## YOUR TASK:
Please give every record below again exactly, and keep the pictures out.

☆ ☆ ☆ ☆ ☆

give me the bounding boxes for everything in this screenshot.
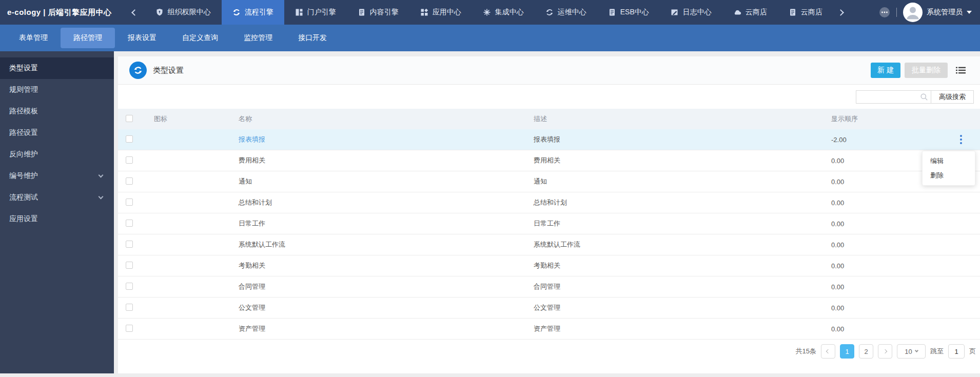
more-options-icon[interactable] <box>879 7 890 18</box>
search-group: 高级搜索 <box>856 90 974 104</box>
search-icon[interactable] <box>920 93 928 101</box>
row-checkbox[interactable] <box>126 283 133 290</box>
cell-name-link[interactable]: 报表填报 <box>239 135 265 143</box>
chevron-down-icon <box>99 194 104 200</box>
subnav-report-settings[interactable]: 报表设置 <box>115 28 169 48</box>
horizontal-scrollbar-track[interactable] <box>0 373 980 377</box>
user-menu[interactable]: 系统管理员 <box>903 3 972 22</box>
log-icon <box>671 8 679 16</box>
sync-icon <box>545 8 554 16</box>
pagination-next-button[interactable] <box>878 344 892 359</box>
pagination-prev-button[interactable] <box>821 344 835 359</box>
divider <box>896 8 897 17</box>
row-checkbox[interactable] <box>126 177 133 185</box>
chevron-right-icon <box>837 9 844 16</box>
sidebar-item-path-template[interactable]: 路径模板 <box>0 101 114 122</box>
pagination-page-2[interactable]: 2 <box>859 344 873 359</box>
cell-display-order: 0.00 <box>831 304 980 312</box>
top-nav-label: 流程引擎 <box>245 8 273 17</box>
table-row: 合同管理 合同管理 0.00 <box>118 276 980 297</box>
top-nav-label: 云商店 <box>746 8 767 17</box>
subnav-monitor-management[interactable]: 监控管理 <box>231 28 285 48</box>
integration-icon <box>483 8 491 16</box>
shield-icon <box>155 8 164 16</box>
top-nav-portal-engine[interactable]: 门户引擎 <box>284 0 347 25</box>
top-nav-log-center[interactable]: 日志中心 <box>660 0 722 25</box>
table-row: 考勤相关 考勤相关 0.00 <box>118 255 980 276</box>
top-nav-label: 日志中心 <box>683 8 712 17</box>
top-nav-cloud-store-2[interactable]: 云商店 <box>778 0 833 25</box>
row-actions-kebab-icon[interactable] <box>958 133 964 146</box>
pagination-total: 共15条 <box>796 347 816 356</box>
table-row: 公文管理 公文管理 0.00 <box>118 297 980 319</box>
top-nav-label: 组织权限中心 <box>168 8 211 17</box>
sidebar: 类型设置 规则管理 路径模板 路径设置 反向维护 编号维护 流程测试 应用设置 <box>0 51 114 373</box>
top-nav-content-engine[interactable]: 内容引擎 <box>347 0 409 25</box>
table-row: 系统默认工作流 系统默认工作流 0.00 <box>118 234 980 255</box>
top-nav-org-center[interactable]: 组织权限中心 <box>145 0 222 25</box>
subnav-label: 路径管理 <box>73 33 102 43</box>
nav-scroll-right-button[interactable] <box>835 7 847 18</box>
jump-page-input[interactable] <box>948 344 965 359</box>
subnav-form-management[interactable]: 表单管理 <box>6 28 61 48</box>
page-size-select[interactable]: 10 <box>897 344 926 359</box>
row-checkbox[interactable] <box>126 241 133 248</box>
top-nav-esb-center[interactable]: ESB中心 <box>597 0 660 25</box>
list-view-toggle[interactable] <box>956 66 966 74</box>
batch-delete-button[interactable]: 批量删除 <box>905 63 948 78</box>
cell-display-order: 0.00 <box>831 283 980 291</box>
top-nav-app-center[interactable]: 应用中心 <box>409 0 472 25</box>
top-nav-ops-center[interactable]: 运维中心 <box>535 0 597 25</box>
cloud-icon <box>733 8 741 16</box>
new-button[interactable]: 新 建 <box>871 63 900 78</box>
row-checkbox[interactable] <box>126 156 133 164</box>
table-body: 报表填报 报表填报 -2.00 费用相关 费用相关 0.00 通知 通知 0.0… <box>118 129 980 340</box>
sidebar-item-app-settings[interactable]: 应用设置 <box>0 208 114 230</box>
list-icon <box>956 66 966 74</box>
row-checkbox[interactable] <box>126 220 133 227</box>
subnav-path-management[interactable]: 路径管理 <box>61 28 115 48</box>
page-title: 类型设置 <box>153 66 184 75</box>
top-nav-label: 集成中心 <box>495 8 524 17</box>
sidebar-item-reverse-maintenance[interactable]: 反向维护 <box>0 144 114 165</box>
select-all-checkbox[interactable] <box>126 115 133 122</box>
subnav-custom-query[interactable]: 自定义查询 <box>169 28 231 48</box>
sidebar-item-label: 反向维护 <box>9 150 38 159</box>
nav-scroll-left-button[interactable] <box>129 7 141 18</box>
subnav-label: 接口开发 <box>298 33 327 43</box>
subnav-label: 自定义查询 <box>182 33 218 43</box>
top-nav-workflow-engine[interactable]: 流程引擎 <box>222 0 284 25</box>
row-context-menu: 编辑 删除 <box>922 151 975 186</box>
sidebar-item-path-settings[interactable]: 路径设置 <box>0 122 114 144</box>
cell-description: 报表填报 <box>534 135 831 144</box>
document-icon <box>358 8 366 16</box>
page-unit-label: 页 <box>969 347 976 356</box>
pagination-page-1[interactable]: 1 <box>840 344 854 359</box>
sidebar-item-type-settings[interactable]: 类型设置 <box>0 57 114 79</box>
sidebar-item-label: 流程测试 <box>9 193 38 202</box>
menu-item-delete[interactable]: 删除 <box>923 168 975 183</box>
chevron-down-icon <box>99 173 104 178</box>
row-checkbox[interactable] <box>126 262 133 269</box>
row-checkbox[interactable] <box>126 304 133 311</box>
chevron-left-icon <box>131 9 138 16</box>
top-nav-label: 门户引擎 <box>307 8 336 17</box>
cell-display-order: 0.00 <box>831 241 980 249</box>
menu-item-edit[interactable]: 编辑 <box>923 154 975 168</box>
row-checkbox[interactable] <box>126 325 133 332</box>
search-input-wrap <box>856 90 931 104</box>
avatar <box>903 3 923 22</box>
sidebar-item-label: 路径模板 <box>9 107 38 116</box>
sidebar-item-workflow-test[interactable]: 流程测试 <box>0 187 114 208</box>
module-subnav: 表单管理 路径管理 报表设置 自定义查询 监控管理 接口开发 <box>0 25 980 51</box>
cell-name: 费用相关 <box>239 156 534 165</box>
top-nav-integration-center[interactable]: 集成中心 <box>472 0 535 25</box>
row-checkbox[interactable] <box>126 199 133 206</box>
sidebar-item-label: 应用设置 <box>9 214 38 224</box>
subnav-api-development[interactable]: 接口开发 <box>285 28 340 48</box>
advanced-search-button[interactable]: 高级搜索 <box>931 90 974 104</box>
sidebar-item-number-maintenance[interactable]: 编号维护 <box>0 165 114 187</box>
row-checkbox[interactable] <box>126 135 133 143</box>
top-nav-cloud-store-1[interactable]: 云商店 <box>722 0 778 25</box>
sidebar-item-rule-management[interactable]: 规则管理 <box>0 79 114 101</box>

☆ ☆ ☆ ☆ ☆

## ANSWER BOX:
give me the bounding boxes for everything in this screenshot.
more-options-icon[interactable] <box>879 7 890 18</box>
search-group: 高级搜索 <box>856 90 974 104</box>
search-icon[interactable] <box>920 93 928 101</box>
row-checkbox[interactable] <box>126 283 133 290</box>
cell-name-link[interactable]: 报表填报 <box>239 135 265 143</box>
chevron-down-icon <box>99 194 104 200</box>
subnav-report-settings[interactable]: 报表设置 <box>115 28 169 48</box>
horizontal-scrollbar-track[interactable] <box>0 373 980 377</box>
user-menu[interactable]: 系统管理员 <box>903 3 972 22</box>
log-icon <box>671 8 679 16</box>
sync-icon <box>545 8 554 16</box>
pagination-next-button[interactable] <box>878 344 892 359</box>
pagination-prev-button[interactable] <box>821 344 835 359</box>
divider <box>896 8 897 17</box>
row-checkbox[interactable] <box>126 177 133 185</box>
chevron-right-icon <box>837 9 844 16</box>
sidebar-item-path-template[interactable]: 路径模板 <box>0 101 114 122</box>
pagination-page-2[interactable]: 2 <box>859 344 873 359</box>
cell-display-order: 0.00 <box>831 304 980 312</box>
top-nav-label: 流程引擎 <box>245 8 273 17</box>
table-row: 合同管理 合同管理 0.00 <box>118 276 980 297</box>
top-nav-label: 云商店 <box>746 8 767 17</box>
subnav-monitor-management[interactable]: 监控管理 <box>231 28 285 48</box>
integration-icon <box>483 8 491 16</box>
shield-icon <box>155 8 164 16</box>
top-nav-portal-engine[interactable]: 门户引擎 <box>284 0 347 25</box>
top-nav-log-center[interactable]: 日志中心 <box>660 0 722 25</box>
table-row: 考勤相关 考勤相关 0.00 <box>118 255 980 276</box>
top-nav-label: 日志中心 <box>683 8 712 17</box>
top-nav-cloud-store-2[interactable]: 云商店 <box>778 0 833 25</box>
row-actions-kebab-icon[interactable] <box>958 133 964 146</box>
pagination-total: 共15条 <box>796 347 816 356</box>
table-row: 公文管理 公文管理 0.00 <box>118 297 980 319</box>
top-nav-label: 组织权限中心 <box>168 8 211 17</box>
sidebar: 类型设置 规则管理 路径模板 路径设置 反向维护 编号维护 流程测试 应用设置 <box>0 51 114 373</box>
top-nav-content-engine[interactable]: 内容引擎 <box>347 0 409 25</box>
table-row: 系统默认工作流 系统默认工作流 0.00 <box>118 234 980 255</box>
top-nav-org-center[interactable]: 组织权限中心 <box>145 0 222 25</box>
subnav-label: 路径管理 <box>73 33 102 43</box>
nav-scroll-right-button[interactable] <box>835 7 847 18</box>
jump-page-input[interactable] <box>948 344 965 359</box>
subnav-form-management[interactable]: 表单管理 <box>6 28 61 48</box>
page-size-select[interactable]: 10 <box>897 344 926 359</box>
row-checkbox[interactable] <box>126 241 133 248</box>
top-nav-esb-center[interactable]: ESB中心 <box>597 0 660 25</box>
list-view-toggle[interactable] <box>956 66 966 74</box>
batch-delete-button[interactable]: 批量删除 <box>905 63 948 78</box>
cell-display-order: 0.00 <box>831 283 980 291</box>
top-nav-app-center[interactable]: 应用中心 <box>409 0 472 25</box>
top-nav-ops-center[interactable]: 运维中心 <box>535 0 597 25</box>
cloud-icon <box>733 8 741 16</box>
new-button[interactable]: 新 建 <box>871 63 900 78</box>
row-checkbox[interactable] <box>126 156 133 164</box>
table-body: 报表填报 报表填报 -2.00 费用相关 费用相关 0.00 通知 通知 0.0… <box>118 129 980 340</box>
sidebar-item-app-settings[interactable]: 应用设置 <box>0 208 114 230</box>
list-icon <box>956 66 966 74</box>
row-checkbox[interactable] <box>126 220 133 227</box>
subnav-path-management[interactable]: 路径管理 <box>61 28 115 48</box>
page-title: 类型设置 <box>153 66 184 75</box>
top-nav-label: 集成中心 <box>495 8 524 17</box>
sidebar-item-reverse-maintenance[interactable]: 反向维护 <box>0 144 114 165</box>
select-all-checkbox[interactable] <box>126 115 133 122</box>
subnav-custom-query[interactable]: 自定义查询 <box>169 28 231 48</box>
sidebar-item-label: 反向维护 <box>9 150 38 159</box>
nav-scroll-left-button[interactable] <box>129 7 141 18</box>
subnav-label: 接口开发 <box>298 33 327 43</box>
subnav-label: 自定义查询 <box>182 33 218 43</box>
top-nav-workflow-engine[interactable]: 流程引擎 <box>222 0 284 25</box>
row-context-menu: 编辑 删除 <box>922 151 975 186</box>
sidebar-item-path-settings[interactable]: 路径设置 <box>0 122 114 144</box>
cell-description: 报表填报 <box>534 135 831 144</box>
document-icon <box>358 8 366 16</box>
page-unit-label: 页 <box>969 347 976 356</box>
pagination-page-1[interactable]: 1 <box>840 344 854 359</box>
sidebar-item-type-settings[interactable]: 类型设置 <box>0 57 114 79</box>
sidebar-item-label: 流程测试 <box>9 193 38 202</box>
menu-item-delete[interactable]: 删除 <box>923 168 975 183</box>
chevron-down-icon <box>99 173 104 178</box>
row-checkbox[interactable] <box>126 262 133 269</box>
row-checkbox[interactable] <box>126 304 133 311</box>
chevron-left-icon <box>131 9 138 16</box>
top-nav-label: 门户引擎 <box>307 8 336 17</box>
cell-display-order: 0.00 <box>831 241 980 249</box>
menu-item-edit[interactable]: 编辑 <box>923 154 975 168</box>
row-checkbox[interactable] <box>126 325 133 332</box>
search-input-wrap <box>856 90 931 104</box>
avatar <box>903 3 923 22</box>
sidebar-item-label: 路径模板 <box>9 107 38 116</box>
sidebar-item-workflow-test[interactable]: 流程测试 <box>0 187 114 208</box>
module-subnav: 表单管理 路径管理 报表设置 自定义查询 监控管理 接口开发 <box>0 25 980 51</box>
cell-name: 费用相关 <box>239 156 534 165</box>
top-nav-integration-center[interactable]: 集成中心 <box>472 0 535 25</box>
row-checkbox[interactable] <box>126 199 133 206</box>
sidebar-item-label: 应用设置 <box>9 214 38 224</box>
subnav-api-development[interactable]: 接口开发 <box>285 28 340 48</box>
advanced-search-button[interactable]: 高级搜索 <box>931 90 974 104</box>
sidebar-item-number-maintenance[interactable]: 编号维护 <box>0 165 114 187</box>
row-checkbox[interactable] <box>126 135 133 143</box>
top-nav-cloud-store-1[interactable]: 云商店 <box>722 0 778 25</box>
sidebar-item-rule-management[interactable]: 规则管理 <box>0 79 114 101</box>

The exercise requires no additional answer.